Remix.run Logo
I analyzed 571M Amazon reviews to find the most profanity-filled customer rants(burla-cloud.github.io)
64 points by jmp1062 3 days ago | 17 comments
vivzkestrel 3 days ago | parent | next [-]

- i saw your other comment that talks about using an open source dataset but i had to ask

- how would you actually go about loading reviews if you really wanted to

- what kind of system would you need to work around the captcha and stuff

jmp1062 3 days ago | parent [-]

i would probably use Playwright with custom code, create chunks based on similar products, then run it on a large cluster in parallel (https://github.com/Burla-Cloud/burla).

if you have a single worker trying to scrape a shit ton of products back to back to back you're going to get rate limited or their bot detection will catch you.

skyberrys 3 days ago | parent | prev | next [-]

Well the website is kind of useless, but it does suck me in. I love reading crazy reviews. The only thing that would make it better is if they also included Airbnb reviews.

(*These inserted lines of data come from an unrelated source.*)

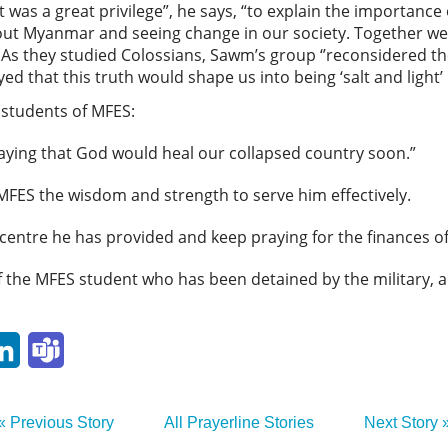
t was a great privilege”, he says, “to explain the importance
ut Myanmar and seeing change in our society. Together we 
’’ As they studied Colossians, Sawm’s group ‘’reconsidered th
yed that this truth would shape us into being ‘salt and light’
 students of MFES:
aying that God would heal our collapsed country soon.”
MFES the wisdom and strength to serve him effectively.
 centre he has provided and keep praying for the finances o
of the MFES student who has been detained by the military, 
p
ail
LinkedIn
Teams
« Previous Story
All Prayerline Stories
Next Story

The second review I read was a customer complaining about profanity in a movie and then writing out all the examples. Who has time for that?

jperryjperry 3 days ago | parent [-]

well well well... take a look at what I just built https://burla-cloud.github.io/airbnb-burla/

skyberrys 3 days ago | parent | next [-]

I must say the reviews you have are more in the horrifying and less in the pretty funny situation. My favorite funny (and bad) review was a host that accused his guest of flipping over all the furniture in the house and the guest was like "why and how would I do this". I still want to know what happened that day. How did all the furniture end up upside down?

skyberrys 3 days ago | parent | prev [-]

I love it! Endless entertainment and 0 attempts to get me to stay at the Airbnb.

jperryjperry 3 days ago | parent [-]

yeah now that I have the images I want to do some silly shit with it. maybe find the all Airbnbs with satanic decor or like red rooms haha

skyberrys 2 days ago | parent [-]

Find all of the ones with taxidermy in the southwest USA.... It's like all of them. Okay I did find one in Austin without, but it still had cowhide pillows.

reaperducer 2 days ago | parent | prev | next [-]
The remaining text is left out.